Which NFL offenses use the most unique schemes?

San Francisco 49ers head coach Kyle Shanahan looks at the scoreboard in the third quarter of a Week 14 NFL football game, Sunday, Dec. 12, 2021, Paul Brown Stadium in Cincinnati. The San Francisco 49ers defeated the Cincinnati Bengals, 26-23. San Francisco 49ers At Cincinnati Bengals Dec 12

Last week, we looked into the best offensive and defensive play-callers in the NFL, and while not everyone agreed with them, the methodology was clear and the names were reasonable.  

Now, there’s a difference between “what” and “how well.”  In this article, I want to use a mathematical tool called principal component analysis to take our extensive play-by-play data and measure similarities between schemes on the offensive side of the ball. The reason for using this approach is that if you’re not careful, extensive data can turn into misleading data in no time if its dimension isn't reduced.

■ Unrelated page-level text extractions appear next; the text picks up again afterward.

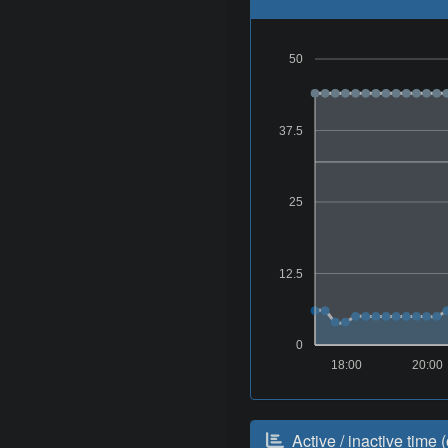
50
37.5
25
12.5
0
18:00
20:00
Active / inactive time (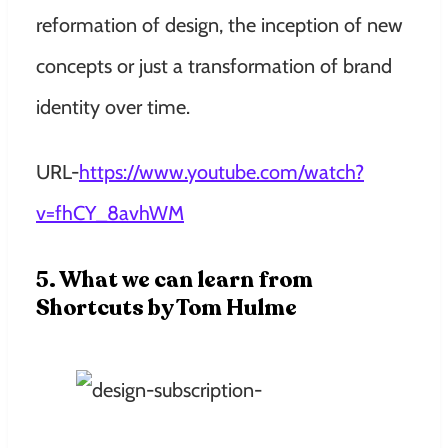
reformation of design, the inception of new
concepts or just a transformation of brand
identity over time.
URL-
https://www.youtube.com/watch?
v=fhCY_8avhWM
5. What we can learn from
Shortcuts by Tom Hulme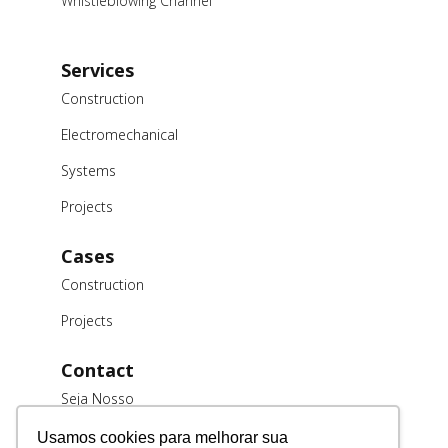
Whistleblowing Channel
Services
Construction
Electromechanical
Systems
Projects
Cases
Construction
Projects
Contact
Seja Nosso
Cliente
Usamos cookies para melhorar sua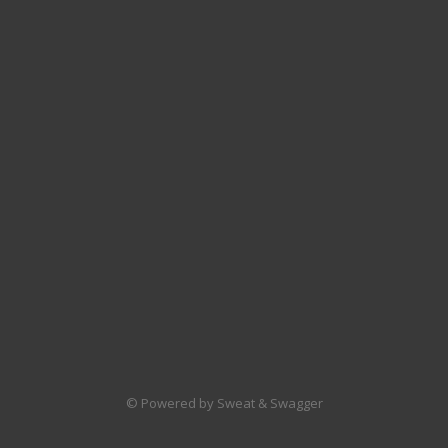
© Powered by Sweat & Swagger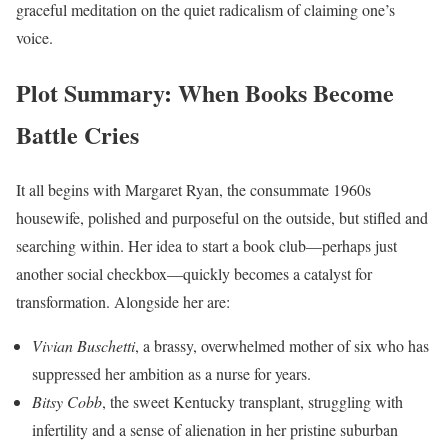
graceful meditation on the quiet radicalism of claiming one’s
voice.
Plot Summary: When Books Become
Battle Cries
It all begins with Margaret Ryan, the consummate 1960s
housewife, polished and purposeful on the outside, but stifled and
searching within. Her idea to start a book club—perhaps just
another social checkbox—quickly becomes a catalyst for
transformation. Alongside her are:
Vivian Buschetti
, a brassy, overwhelmed mother of six who has
suppressed her ambition as a nurse for years.
Bitsy Cobb
, the sweet Kentucky transplant, struggling with
infertility and a sense of alienation in her pristine suburban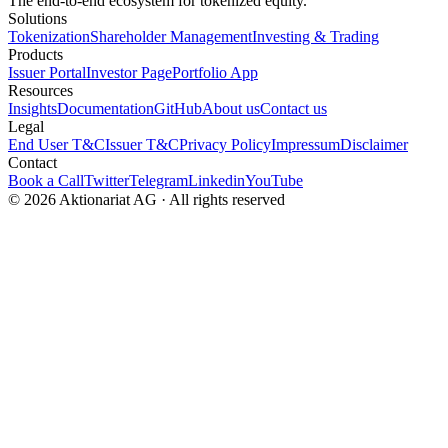
The end-to-end ecosystem for tokenized equity.
Solutions
Tokenization
Shareholder Management
Investing & Trading
Products
Issuer Portal
Investor Page
Portfolio App
Resources
Insights
Documentation
GitHub
About us
Contact us
Legal
End User T&C
Issuer T&C
Privacy Policy
Impressum
Disclaimer
Contact
Book a Call
Twitter
Telegram
Linkedin
YouTube
© 2026 Aktionariat AG · All rights reserved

Here’s one example: play-action rate and eleven personnel usage on neutral downs. While the two variables are not perfectly correlated, there is a correlation, suggesting that instead of having two unique pieces of information, we really have less than two:

PCA takes the linear relationships between all of the variables in a data set pertaining to what offenses are trying to do, which are how much time the quarterback spends in the pocket, how frequently they utilize play-action concepts, which routes they throw, which run concepts they employ, which personnel groupings they use, and much more. Once those are squished together, we can look at the first two principal components, which are the subject of many tweets during the NFL season:

It’s interesting that, given the richness of the data, two principal components only capture roughly 15% of the variability in the data. However, a few themes emerge.

Distance from the origin (0,0) — at least as it pertains to the first two principal components — is a measure of the scheme’s uniqueness. There is actually a more robust way to measure scheme uniqueness, which is to take each of the principal components, multiply them by the amount of variance they contribute and add them up. If this is done, these are the offensive play-callers in 2021 in order of uniqueness, which actually can be shown to contribute to betting prices on a weekly basis:

Rank Name Team
1 Kyle Shanahan SF
2 Kliff Kingsbury ARZ
3 Sean McVay LA
4 Andy Reid KC
5 Arthur Smith ATL

For completeness, here are the offensive coordinators with the least unique schemes:

Rank Name Team
28 Tim Kelly HOU
29 Anthony Lynn DET
30 Kellen Moore DAL
31 Joe Brady CAR
32 Joe Lombardi LAC

The heavy, run-first-but-not-Shanahan (MIN, TEN, NE, CLE)  teams do appear to cluster together. All four of these teams used 11 personnel less than 40% of the time in neutral situations in 2021, but Minnesota was the only one of the bunch that used play-action on less than 30% of neutral situations.

The Kyle Shanahan-Matt LaFleur-Mike LaFleur offenses are in relative close proximity to each other in two dimensions, but variations in the passing game — with the 49ers throwing much shorter passes on average relative to the teams ran by LaFleurs — made them not clustered together quite as much as one would assume. Additionally, I’ve noted that linebackers do not flow at all against the 49ers, but they flow voraciously against the Green Bay Packers and New York Jets in the running game, which might speak to Shanahan’s ability to deceive:  


The Chiefs are in a league of their own, as they are the only team in their cluster when we do cluster analysis based on these PCAs. This is how a team can host four consecutive AFC Championship Games despite the league spending a great deal of its time trying to stop them specifically.

Teams with running quarterbacks — BAL, ARZ, PHI — are able to achieve uniquenesses that are likely less a product of the actual offensive play-caller and more due to what is available to them in the run game that isn’t available to other teams.

The 2021 Washington Commanders left a lot on the table offensively from an execution standpoint. Only Kansas City faced fewer men in the box on average on neutral downs than Washington, and as a result, the Commanders blocked up a lot of running plays well. However, there were running backs in the NFL who performed better overall in terms of yards per carry than Antonio Gibson did on perfectly-blocked plays.  


Additionally, only Baltimore used more play-action on neutral downs than Washington, but when the Commanders were not able to use deception, quarterback Taylor Heinicke averaged less than six yards per pass attempt and threw 14 interceptions to just nine touchdown passes with 21 turnover-worthy plays to just eight big-time throws. His 9.1 yards per attempt on play-action concepts ranked eighth in the NFL.  

Lastly, Washington was a top-five team in motion rate used in neutral situations, which is usually a recipe for success. While Carson Wentz is not a superstar quarterback, he might actually be above the line of competence that can succeed in a system run by Scott Turner that is clearly doing the right things.